Image Processing Apparatus, Image Processing Method, and Program - A simplified explanation of the abstract

This abstract first appeared for US patent application 18031675 titled 'Image Processing Apparatus, Image Processing Method, and Program

Simplified Explanation

The patent application describes a medical image processing apparatus and method that improve the accuracy of specialized learning based on a doctor's knowledge using conventional features.

  • The apparatus calculates a predetermined feature value for each image in a first image group and selects an image based on this value to form a second image group.
  • A feature extraction unit then performs learning on the second image group using a feature generation network to extract a new feature.
  • This new feature enhances the accuracy of specialized learning in medical image processing.
  • The invention aims to improve the accuracy of medical image analysis and diagnosis by incorporating the doctor's knowledge into the learning process.
  • By utilizing both conventional features and the newly extracted features, the apparatus can provide more accurate and reliable results in medical image processing.

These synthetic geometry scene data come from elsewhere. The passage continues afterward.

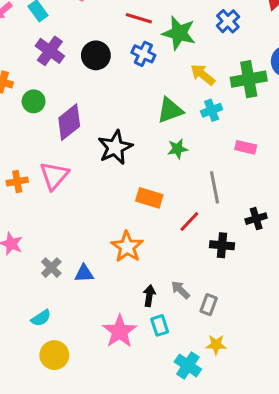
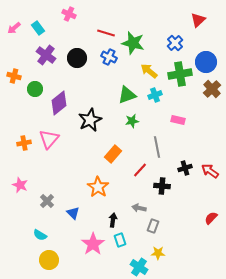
blue cross: (228, 21) -> (175, 43), moved
orange rectangle: (149, 198) -> (113, 154), turned -66
blue triangle: (84, 273) -> (73, 213), moved, turned 48
gray arrow: (180, 290) -> (139, 208), moved, turned -32
cyan semicircle: (41, 318) -> (40, 235), turned 64

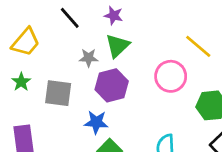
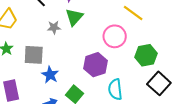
purple hexagon: (112, 85) -> (96, 65), moved
blue star: (96, 122) -> (50, 75), moved, turned 30

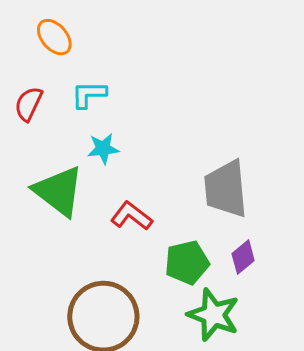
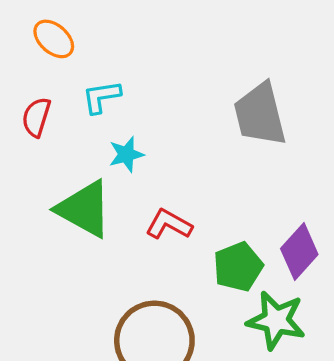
gray trapezoid: (226, 189) -> (260, 114), moved
purple diamond: (243, 257) -> (299, 251), size x1.4

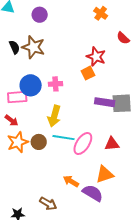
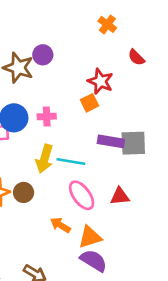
purple circle: (40, 15) -> (43, 55), moved
cyan line: (63, 138) -> (71, 162), moved
pink ellipse: (83, 144) -> (82, 195), turned -70
orange triangle: (105, 174) -> (90, 237), moved
orange arrow: (71, 181) -> (60, 225), moved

Original Abstract Submitted

Provided are a medical image processing apparatus and a medical image processing method capable of implementing specialized learning with higher accuracy in a case where the specialized learning is performed on a plurality of conventional features based on knowledge of a doctor. An image processing apparatus according to the present invention includes: an image group conversion unit that calculates a value of a predetermined feature (first feature) for each image constituting an input first image group, selects an image from the first image group on the basis of the value of the feature, and sets the image as an image of a second image group; and a feature extraction unit that extracts a new feature (second feature) by performing learning on the second image group generated by the image group conversion unit using a feature generation network.